De fiscale administratie kon reeds voor de uitwerking van het zomerakkoord een schadevergoeding vorderen en zich aldus burgerlijke partij stellen. Sinds het arrest van het Hof van Cassatie van 25 mei 2011 (Cassatie 25 mei 2011, FJF 2011, 242), hetgeen dit recht enigszins afbakende, bestond over de invulling van dit recht enige discussie.
Wat is er precies veranderd? De wetgever stelt expliciet dat de toepassing van artikel 458 WIB 92 (hoofdelijke gehoudenheid) de toepassing van het gemeen recht, lees de burgerlijke partijstelling of gemeenrechtelijke aansprakelijkheidsvordering op grond van artikel 1382 e.v. B.W., niet meer in de weg staat. Cassatie stelde in 2011 immers dat een cumul van beide vorderingsrechten niet mogelijk was. Eenzelfde bepaling wordt ook geïntroduceerd in andere takken van het fiscaal recht zoals btw, erf- en registratiebelasting. - Maatregelen in strijd tegen fiscale fraude
Teneinde de strijd tegen fiscale fraude verder te zetten, worden de bevoegdheden van de fiscale administratie op twee punten uitgebreid.
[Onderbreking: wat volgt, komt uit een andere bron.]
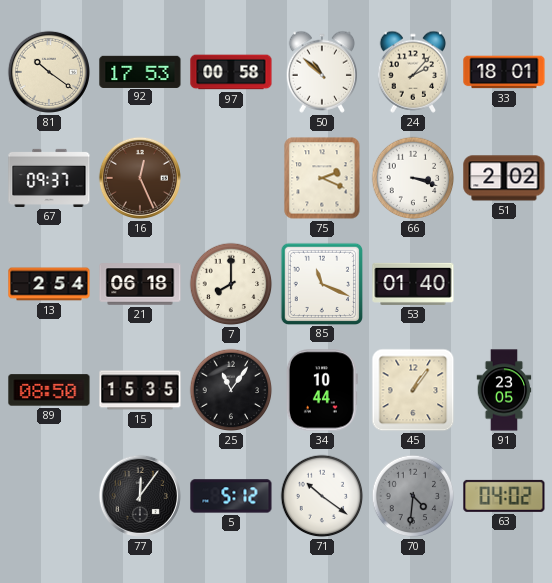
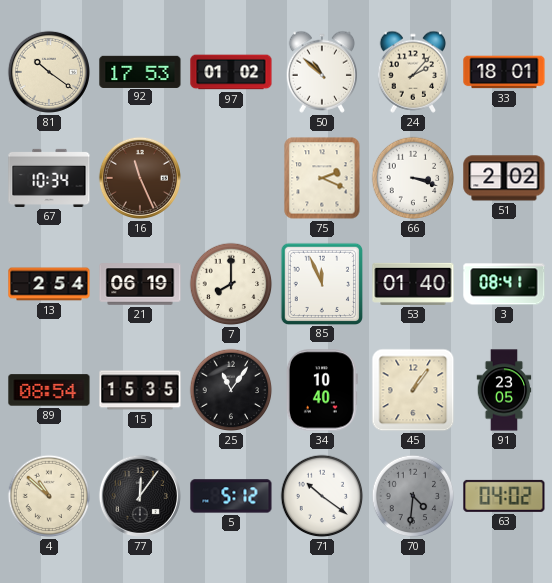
97: 00:58 -> 01:02
67: 09:37 -> 10:34
16: 12:26 -> 11:26
21: 06:18 -> 06:19
85: 11:19 -> 11:56
3: none -> 08:41
89: 08:50 -> 08:54
34: 10:44 -> 10:40
4: none -> 10:52
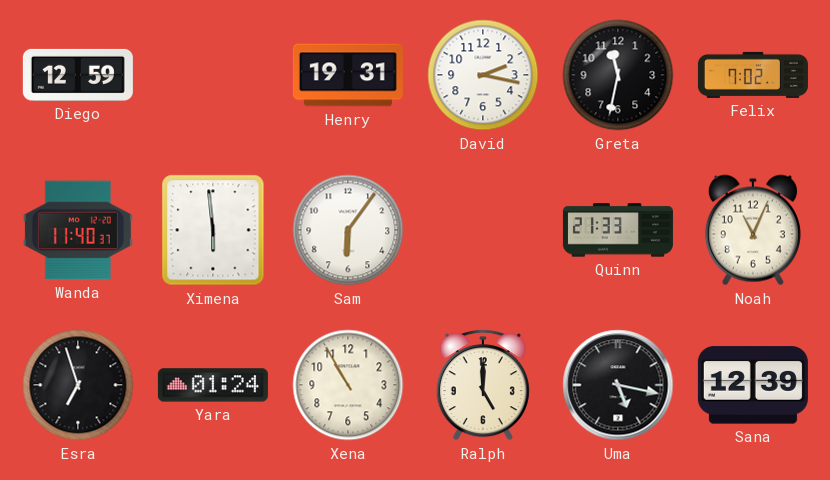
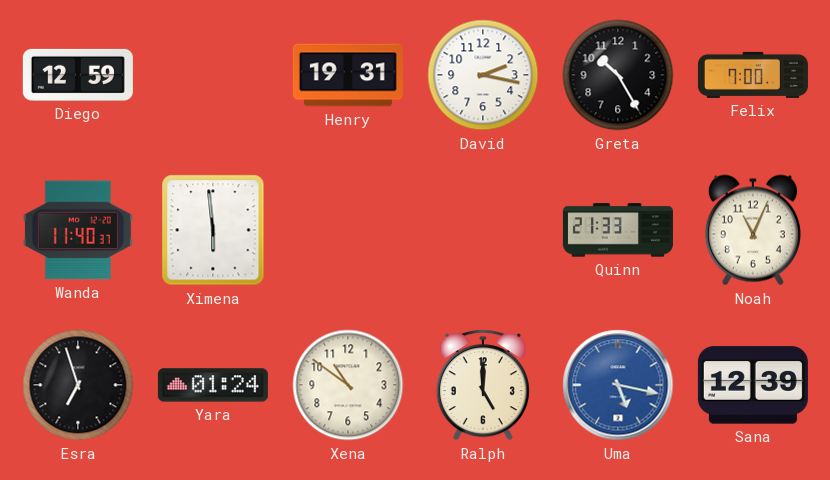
Greta: 11:32 -> 10:25
Felix: 7:02 -> 7:00
Sam: 6:06 -> none
Xena: 10:55 -> 10:51
Uma dial: black -> blue
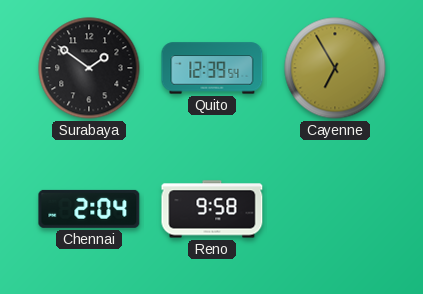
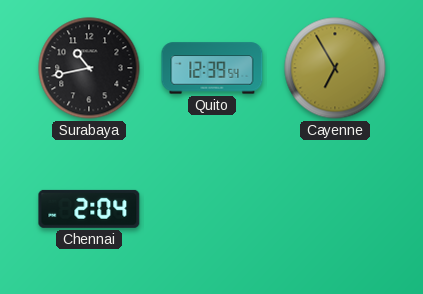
Surabaya: 1:51 -> 10:43
Reno: 9:58 -> none
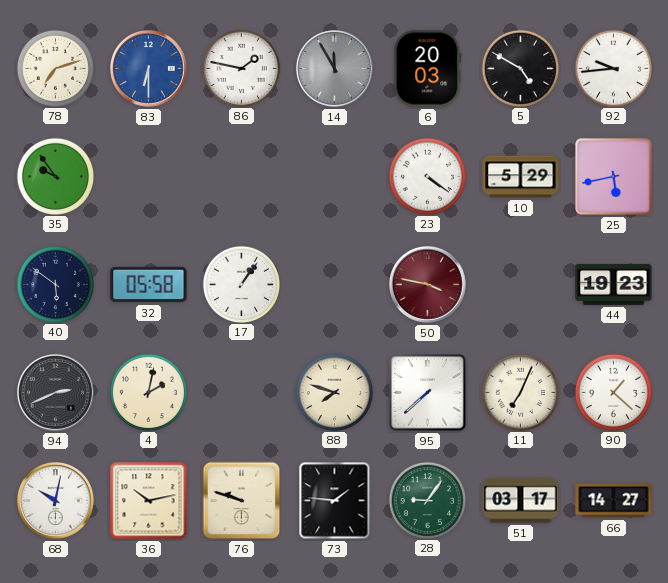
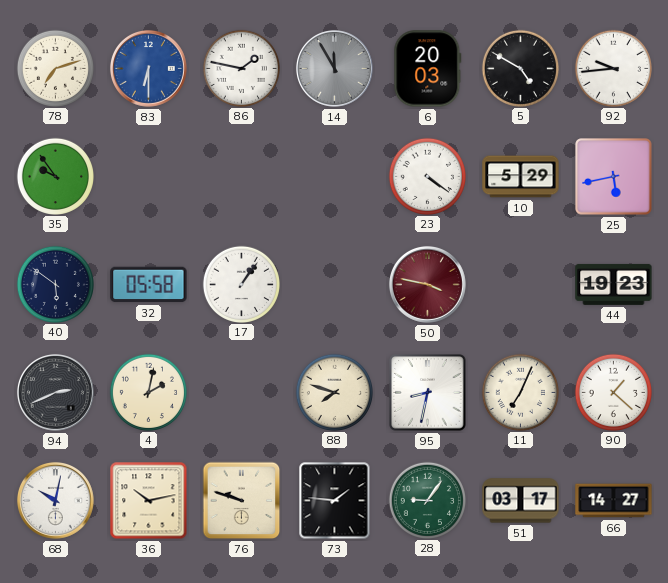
95: 7:38 -> 8:32
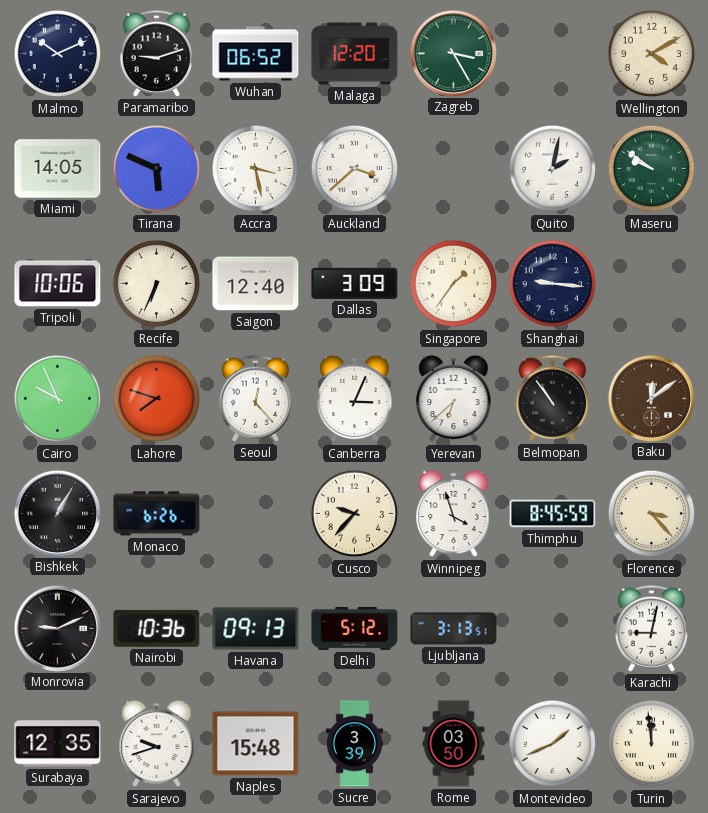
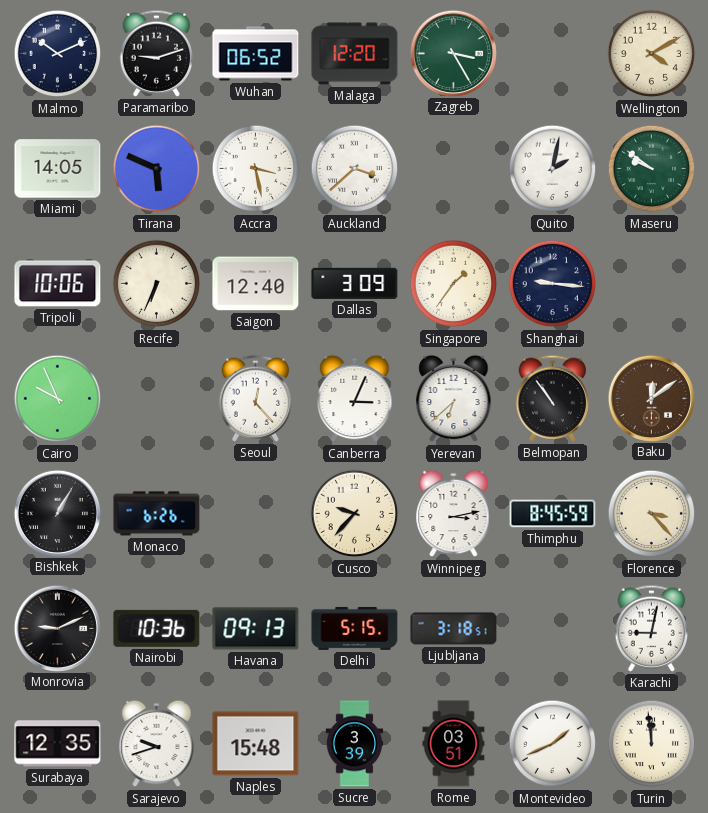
Lahore: 7:48 -> none
Winnipeg: 3:57 -> 3:13
Delhi: 5:12 -> 5:15
Ljubljana: 3:13 -> 3:18
Rome: 03:50 -> 03:51
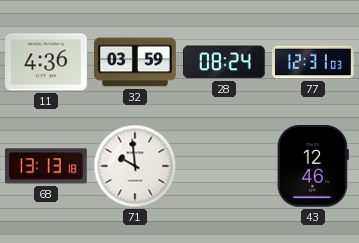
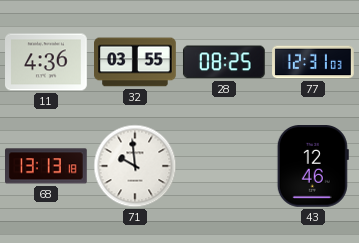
32: 03:59 -> 03:55
28: 08:24 -> 08:25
Indien een controle of een onderzoek uitwijst dat een welbepaalde belastingplichtige de bepalingen van het (KB)WIB 92 dan wel de uitvoeringsbesluiten ervan inzake roerende voorheffing of bedrijfsvoorheffing heeft geschonden gedurende een periode van vijf voor voorafgaand aan de vaststelling van de inbreuk, verkrijgt de administratie een bijkomende termijn van twaalf maanden om een aanslag te vestigen. Deze begint te lopen vanaf de vaststelling van de inbreuk. Het nieuwe artikel 333/3 WIB 92 stelt de administratie thans ook in de mogelijkheid om gedurende de buitengewone aanslagtermijn van twaalf maanden inzake roerende voorheffing nog onderzoek te verrichten. De reeds bestaande aanslagtermijn wordt nu dus ook een onderzoekstermijn, weliswaar beperkt tot roerende voorheffing.
Verder werd artikel 337 WIB 92 aangepast, zodat ambtenaren tijdens een fiscale controle “een beroep kunnen doen op de specifieke kennis en de ervaring van de personeelsleden van het Federaal Agentschap van de Schuld”. Voortaan kan men dus onder meer te rade gaan bij de Cel Verrekenprijzen.